Dining companion can influence your choice of food
London: Dining with someone who always goes for the unhealthy option makes you more likely to give in to temptation as well, a study has found.
Meanwhile a friend or partner who always turns down the chips and opts for a healthy salad can encourage you to follow suit.
Psychologists at the University of Birmingham monitored 100 women at a lunch buffet and found they were significantly influenced by the food choices of those around them.
When people around them helped themselves to the fattening array of cocktail sausages, pasties and crisps, while avoiding vegetables, the women tended to as well.

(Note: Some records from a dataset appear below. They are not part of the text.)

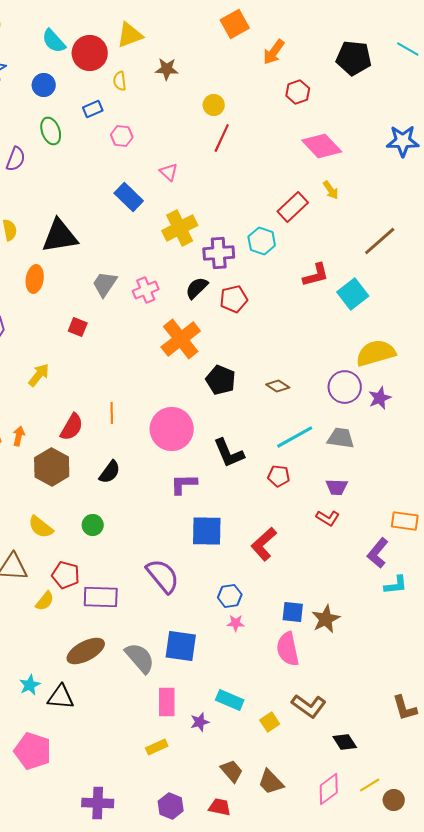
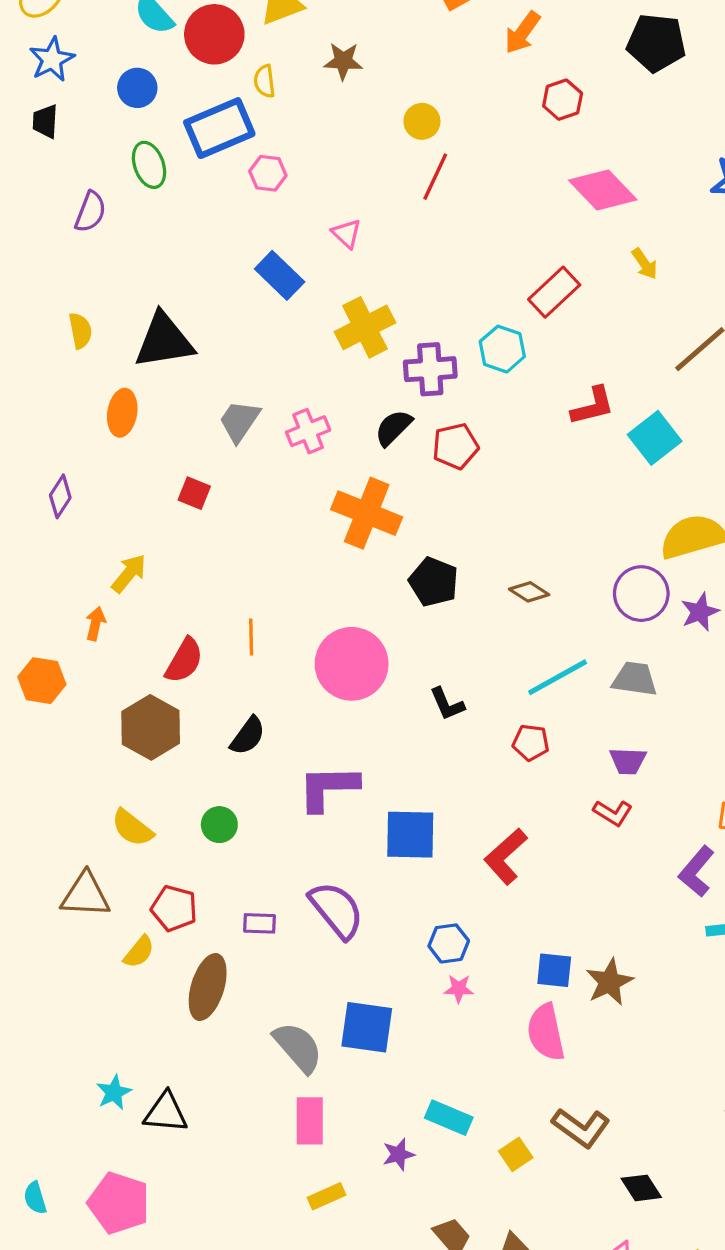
blue rectangle: (93, 109) -> (219, 128), size x2.0
yellow arrow: (331, 190) -> (645, 264), moved
orange cross: (181, 339) -> (367, 513), turned -30
orange arrow: (19, 436) -> (95, 624), moved
black L-shape: (229, 453) -> (447, 704), size x0.7
purple L-shape: (184, 484) -> (328, 788), moved, size x1.4
purple rectangle: (101, 597) -> (260, 923), moved, size x0.6
brown ellipse: (86, 651) -> (208, 987), moved, turned -45
pink rectangle: (167, 702) -> (310, 1121), moved

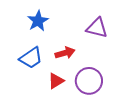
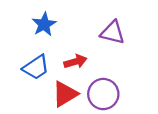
red triangle: (56, 81) -> (65, 94), size x1.4

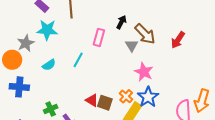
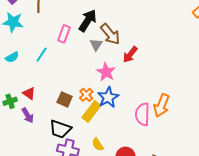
black arrow: (121, 22) -> (88, 21), size x1.6
red arrow: (178, 40) -> (130, 55), moved
red triangle: (92, 100) -> (29, 93), moved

Again when someone tucked into carrot sticks, tomatoes and rice cakes, they also went for the healthy option and consumed 200 fewer calories than the other group.
“Our research suggests that eating with other people can affect our intentions to eat healthily,” the Daily Mail quoted Dr Eric Robinson, who led the stud, as saying.
“We would advise people to be aware of what those around them are choosing to eat, and to make sure they stick to their intentions to eat a healthy diet,” he added.
Studies have also shown that women eat more when a friend is indulging, but less in the presence of a desirable man.
Dr Suzanne Higgs, Reader in Psychobiology of Appetite at Birmingham said: “This research underlines the social nature of eating and how this influences our behaviour.”